Cognitive-behavioral psychotherapy: graduation
At the end of psychotherapeutic therapy for hypochondria, the explanations and analyzes that have been worked out are summarized and vividly presented. Then arguments for and against the disease assumptions are discussed. It is important to distinguish between realistic and improbable arguments and to emphasize these differences.
The basis of the entire therapy must be the deliberately made decision of the hypochondriac to accept the therapy. The therapy is based on an eye-to-eye conversation from beginning to end, allowing the patient to develop new ways of thinking. The therapy is intended to enable those affected to consciously improve the handling of hypochondria in order to reduce their own suffering.
It is essential to explain to the patient the hypochondria, to secure the understanding and thus to help the hypochondriac. In order to meet these demands, a good relationship between patient and therapist is irreplaceable.
drugs
There are hardly any good studies on the drug therapy of hypochondria. In most cases, so-called selective serotonin reuptake inhibitors (SSRIs), especially fluoxetine, have been tested. They are used in many psychiatric illnesses. Serotonin is an important messenger in the brain, whose concentration is increased by this group of drugs. This is to improve the hypochondriacal symptoms. However, there is no investigation as to whether the effect persists after the end of therapy.
Which therapy works best?
In a comparison of psychotherapy, drug treatment, and no treatment, psychotherapy and drug were equally effective. Studies suggest that the positive therapeutic effect of psychotherapy lasts longer after cessation. Hypochondria, which arises as a result of other (psychiatric) disease (secondary hypochondria), can usually be successfully controlled by therapy of this disease.
Hypochondria: disease course and prognosis
Hypochondria can be in crisis. These crises can be triggered by situations that evoke certain associations or memories. Handling it can be significantly improved by a therapy.
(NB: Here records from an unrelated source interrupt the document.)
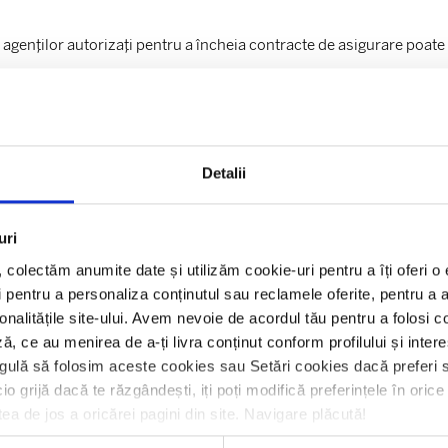
 agenților autorizați pentru a încheia contracte de asigurare poate 
Detalii
uri
l, colectăm anumite date și utilizăm cookie-uri pentru a îți oferi 
Te-ar putea interesa și
 pentru a personaliza conținutul sau reclamele oferite, pentru a an
ionalitățile site-ului. Avem nevoie de acordul tău pentru a folosi c
ă, ce au menirea de a-ți livra conținut conform profilului și inter
gulă să folosim aceste cookies sau Setări cookies dacă preferi s
io grijă dacă te răzgândești, iți poți modifică preferințele în ori
tea de jos a oricărei pagini din site. Navigare plăcută!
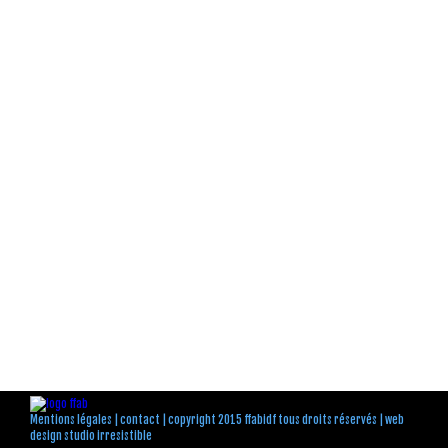
Mentions légales
|
contact
| copyright 2015 ffabidf tous droits réservés |
web
design studio irresistible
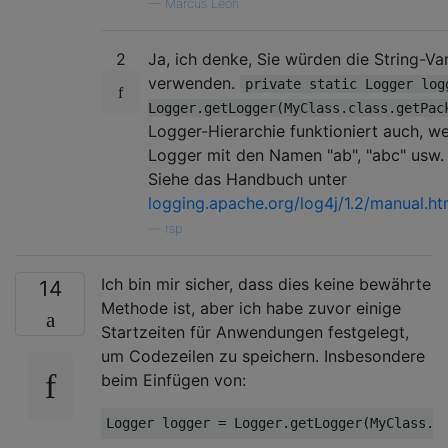
—
Marcus Leon
2
Ja, ich denke, Sie würden die String-Var
verwenden.
private static Logger log
Logger.getLogger(MyClass.class.getPac
Logger-Hierarchie funktioniert auch, w
Logger mit den Namen "ab", "abc" usw. e
Siehe das Handbuch unter
logging.apache.org/log4j/1.2/manual.ht
—
rsp
Ich bin mir sicher, dass dies keine bewährte
14
Methode ist, aber ich habe zuvor einige
Startzeiten für Anwendungen festgelegt,
um Codezeilen zu speichern. Insbesondere
beim Einfügen von:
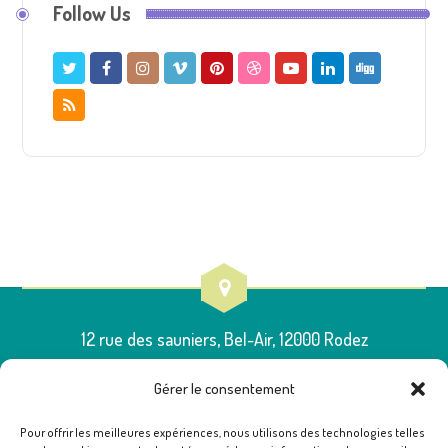
Follow Us
12 rue des sauniers, Bel-Air, 12000 Rodez
Gérer le consentement
Pour offrir les meilleures expériences, nous utilisons des technologies telles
Severe forms of hypochondria lead to impairments in all areas of life. In addition to working life, relationships with other people can also suffer.
Although the hypochondria can not be cured, however, a successful treatment can significantly reduce the suffering. Studies have shown that especially severely ill hypochondriacs benefit from cognitive-behavioral psychotherapy and experience relief. In general, the longer the hypochondria already exist and the heavier it is, the worse the prognosis. In addition, existing illnesses (especially mental illness such as anxiety or depression) can worsen the outcome of therapy. Such diseases must therefore be treated intensively at the same time.
Especially young patients have a great chance of getting them through therapy with their hypochondria can handle better.